Microorganisms Isolated and Identified from Samples of Daegu S Environment Office sample Strain name % Similarity Daegu S Environment Office




Bacillus amyloliquefaciens 99.86 Lysinibacillus fusiformis 99.59 Pseudochrobactrum saccharolyticum 99.92 Lysinibacillus sphaericus 99.86 Aeromonas encheleia 99.19 Klebsiella pneumoniae 94.52 Aeromonas media 99.44 Raoultella ornithinolytica 99.93 Comamonas thiooxidans 99.86

2. Manufacture of mossy bricks

Usually 2.5 kg of Portland cement, 5.05 kg of crushed stone having a particle size of 1 mm or less, 0.315 kg of stone powder having a particle size of 1 to 2 mm, and 0.945 kg of zeolite having a particle size of 1 to 3 mm are mixed, and 0.575 kg of water (about cement) 23%) was added and mixed. The collected moss is dried in the sun and dried for 36 hours. After filling 1.82 kg of the mixture (9.385 kg) in the brick making frame, sprinkling moss powder (24 g) on the surface and covering the upper lid, the hydraulic ram on the lid (10ton / 10㎜) was installed and the hydraulic ram jockey was connected to form a moss brick by pressure molding while applying pressure. The prepared moss brick is shown in FIG.

After 24 hours of pressure molding, the moss bricks were placed in a water bath for curing and adsorption of microorganisms, and then dispersed in a large amount of the microorganisms (50 medium medium) described in Table 4, inoculated by smearing, After soaking, it was cured for a week to adsorb microorganisms on moss bricks. At this time, a pump was installed in the water tank so that microorganisms in the water can be freely circulated, and the water heater was set at 26 ° C. so that the microorganisms were not extinguished at an external temperature. The adsorption of microorganisms in the zeolite of the moss brick thus prepared was observed by scanning electron microscope (SEM). The adsorption results are shown in FIG. 2, and the principles of curing and adsorption of microorganisms are shown in FIG. 3.

As shown in FIG. 2, the zeolite (a) that did not adsorb microorganisms was confirmed to have an excellent adsorption function because the internal structure is made of microporous, and the zeolite (b) which adsorbs microorganisms has a microporous structure. It was confirmed that the microorganisms are adsorbed on the.

< Experimental Example 1 > Measurement of Water Purification Ability of Mossy Bricks of the Present Invention

In order to confirm the water purification ability of the moss brick of the present invention, the following experiment was performed.

Raw water used in this experiment was used to remove sandstones and contaminants from the wastewater obtained from Daegu S Environmental Office. The type of reactor used in the wastewater treatment of this experiment was a completely mixed batch reactor (CMB), in which there was no flow rate and a method of completely mixing the liquid in the reactor. The water purification experiment tank used an acrylic tank of 20 L capacity, the amount of the reaction tank was adjusted to 18 L and the water was circulated using a pump. Five reactors were prepared and each reactor had 1) raw water (BLANK); 2) cement bricks without adsorption of microorganisms (WB [raw water + cement brick]); 3) cement bricks adsorbed microorganisms (WB-S [raw water + cement brick + microorganism]); 4) moss bricks without adsorbing microorganisms (MB [raw water + moss bricks]); And 5) moss bricks (MB-S [raw water + moss bricks + microorganisms]) adsorbed microorganisms were placed in a water tank and water purification capacity was measured.
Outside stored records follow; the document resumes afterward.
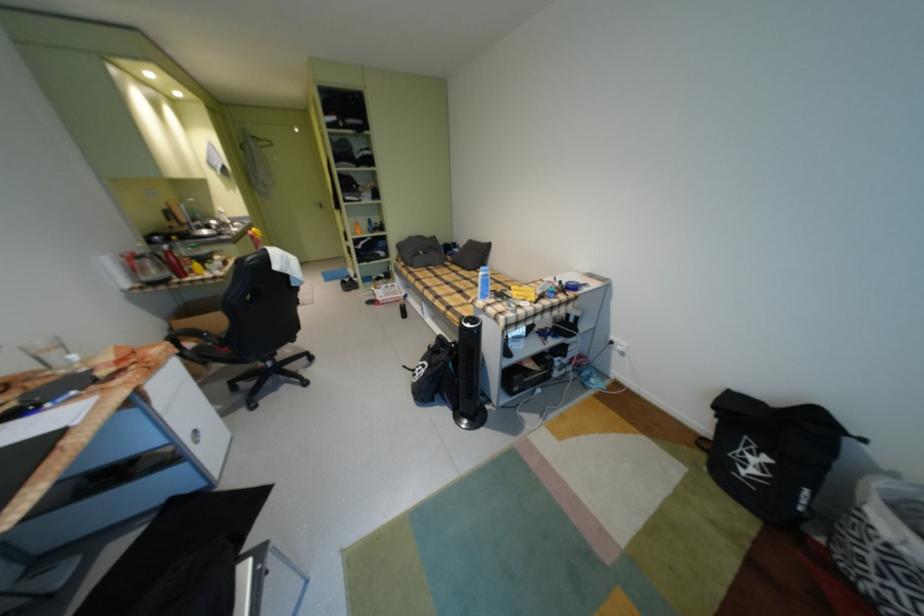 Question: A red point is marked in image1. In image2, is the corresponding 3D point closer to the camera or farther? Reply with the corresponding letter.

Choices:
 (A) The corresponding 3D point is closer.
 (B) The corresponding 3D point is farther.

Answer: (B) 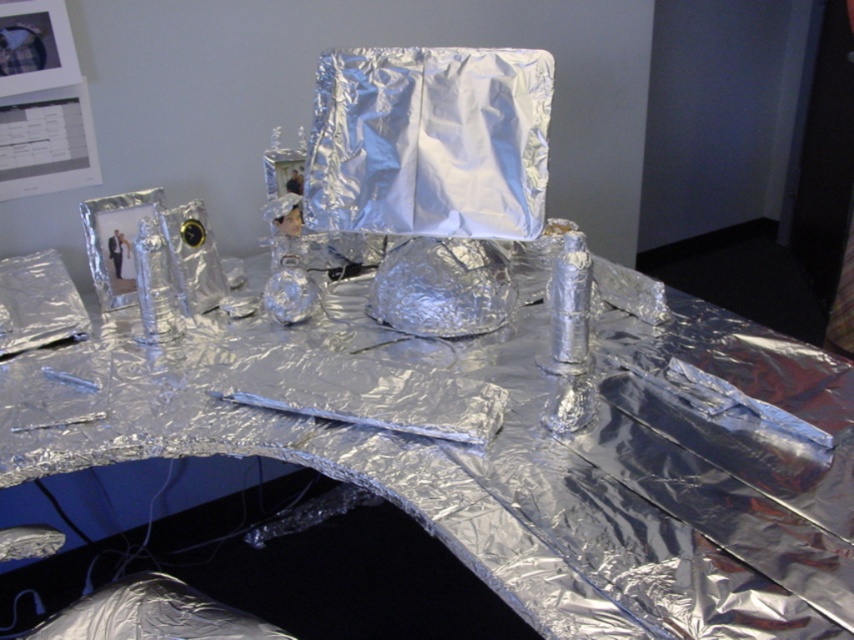 Question: Is shiny metallic table at center smaller than shiny metallic wrap at center?

Choices:
 (A) yes
 (B) no

Answer: (B)

Question: Which object is closer to the camera taking this photo?

Choices:
 (A) shiny metallic wrap at center
 (B) shiny metallic table at center

Answer: (B)

Question: Can you confirm if shiny metallic table at center is positioned below shiny metallic wrap at center?

Choices:
 (A) no
 (B) yes

Answer: (B)

Question: Where is shiny metallic table at center located in relation to shiny metallic wrap at center in the image?

Choices:
 (A) above
 (B) below

Answer: (B) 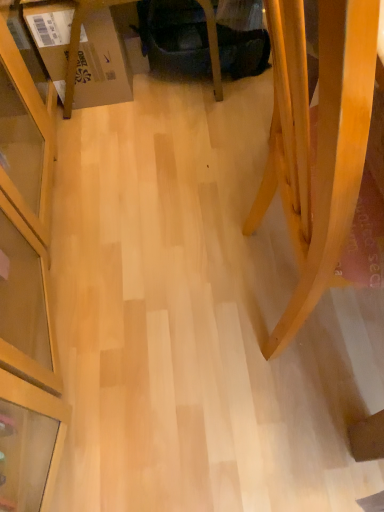 Question: From the image's perspective, is cardboard box at left under velvet dark blue swivel chair at center?

Choices:
 (A) yes
 (B) no

Answer: (A)

Question: Is cardboard box at left wider than velvet dark blue swivel chair at center?

Choices:
 (A) yes
 (B) no

Answer: (B)

Question: Could you tell me if cardboard box at left is turned towards velvet dark blue swivel chair at center?

Choices:
 (A) no
 (B) yes

Answer: (A)

Question: Considering the relative positions of cardboard box at left and velvet dark blue swivel chair at center in the image provided, is cardboard box at left in front of velvet dark blue swivel chair at center?

Choices:
 (A) no
 (B) yes

Answer: (B)

Question: Considering the relative positions of cardboard box at left and velvet dark blue swivel chair at center in the image provided, is cardboard box at left to the left of velvet dark blue swivel chair at center from the viewer's perspective?

Choices:
 (A) no
 (B) yes

Answer: (B)

Question: Is cardboard box at left looking in the opposite direction of velvet dark blue swivel chair at center?

Choices:
 (A) yes
 (B) no

Answer: (B)

Question: Considering the relative positions of light wood chair at lower right and cardboard box at left in the image provided, is light wood chair at lower right in front of cardboard box at left?

Choices:
 (A) yes
 (B) no

Answer: (A)

Question: Considering the relative sizes of light wood chair at lower right and cardboard box at left in the image provided, is light wood chair at lower right shorter than cardboard box at left?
Water purification experiments were conducted four times a week, seven days apart, dissolved oxygen (DO) of the solution is DO meter (DO-30N), pH is pH meter (P15), suspended solids (SS) SS meter (AL250) , Chemical oxygen demand (COD) is reactor digestion (HS-2300Plus), biological oxygen demand (BOD) is BOD sensor system, total nitrogen (TN) is chromotropic acid (HS-2300Plus), total phosphorus ( TP) was measured using molybdo vanadate (HS-2300Plus). Each item was measured three times with three water quality measurement kits to represent an average value. COD Mn , TN and TP are standard solutions of COD Mn (70mg / l), TN (100mg / l) and TP (5mg / l) to evaluate the reliability of water analyzer. As a result, the average COD Mn was 69.3 mg / l, the TN was 99.8 mg / l, and the TP was 5.2 mg / l. The analysis method of each item is shown in Table 5 below.

Analysis item and method of water purification ability of raw water to which moss brick of the present invention is applied Analysis item Way pH pH meter (P15) BOD BOD sensor system6 DO DO meter (DO-30N) COD MN Reactor Digestion (HS-2300Plus) T-N Chromatropic acid (HS-2300Plus) T-P Molybdo Vanadate (HS-2300Plus) SS SS meter (AL250)
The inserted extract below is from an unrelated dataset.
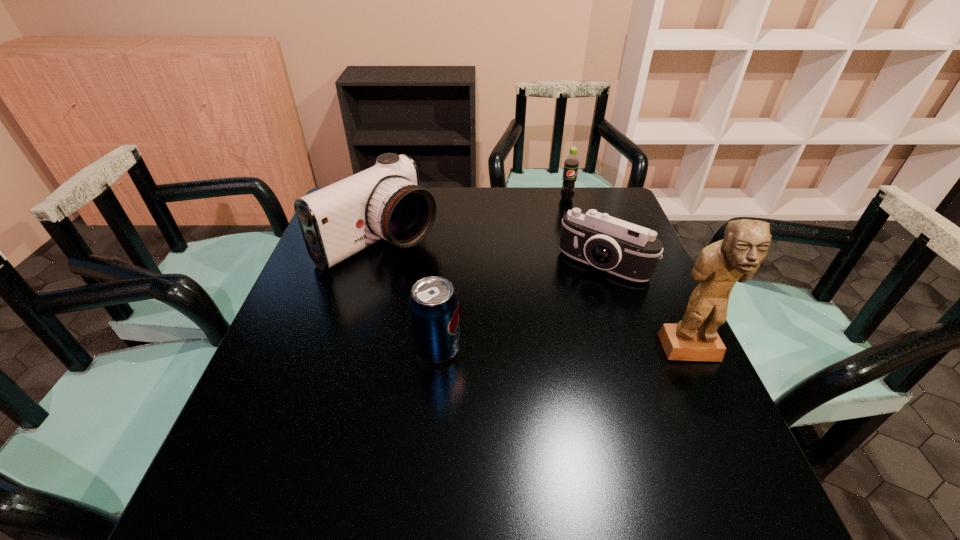 This screenshot has height=540, width=960. Identify the location of free spot on the desktop that is between the nearer soda and the tallest object and is positioned on the front label of the right soda. (585, 350).

Locate an element on the screen. This screenshot has width=960, height=540. vacant spot on the desktop that is between the nearer soda and the tallest object and is positioned on the front lens of the camera is located at coordinates (540, 350).

Identify the location of free space on the desktop that is between the nearer soda and the tallest object and is positioned on the surface of the fourth shortest object. Image resolution: width=960 pixels, height=540 pixels. (551, 350).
One. Dissolved  Measurement of concentration change of oxygen amount

The concentration change of dissolved oxygen (DO) of raw water to which the moss brick of the present invention was applied was measured using a DO meter (DO-30N). The results are shown in Table 6 and FIG.

Change of Concentration of Dissolved Oxygen (DO) in Raw Water to the Moss Brick of the Present Invention date Raw water (mg / l) WB (mg / L) WB-S (mg / L) MB (mg / l) MB-S (mg / L) 0 3.8 3.8 3.8 3.8 3.8 7 4.0 5.9 7.5 10.1 10.5 14 4.7 7.7 7.8 10.9 12.1 21 7.4 10.3 10.1 11.3 13.8 28 5.6 11.5 12.1 10.4 13.4

As shown in Table 6 and Figure 4, the dissolved oxygen concentration of the raw water shows the lowest value while showing an irregular shape, WB, WB-S shows a value that increases with time, MB with moss brick , MB-S showed an average of 1 ~ 5% higher than other types of control. Therefore, WB-S and MB-S applied with microorganisms showed no similar reaction and showed similar morphology to the control group without microorganisms. Thus, the change in dissolved oxygen concentration did not seem to be affected by microorganisms. MB-S was found to have high levels primarily due to photosynthetic activity of moss attached to bricks.

2. pH Of concentration change in

The pH change of the raw water to which the moss brick of the present invention is applied was measured using a pH meter (P15). The results are shown in Table 7 and FIG.

PH change of raw water to which moss brick of the present invention is applied date Raw water (mg / l) WB (mg / L) WB-S (mg / L) MB (mg / l) MB-S (mg / L) 0 7.3 7.3 7.3 7.3 7.3 7 7.5 10.5 11.1 9.9 10.1 14 8.1 10.4 10.8 10.3 10.5 21 8.2 10.3 10.6 11.2 10.8 28 8.2 10.1 10.5 11.2 10.5

As shown in Table 7 and Figure 5, except for the raw water, the numerical value was similar, which is strongly alkaline cement added to the production of bricks, and in the case of MB, MB-S was attached to the inside and outside of the brick Because moss consumes carbon dioxide in the water through photosynthetic activity, it is thought that moss consumption is greater than the amount of carbon dioxide introduced into the water.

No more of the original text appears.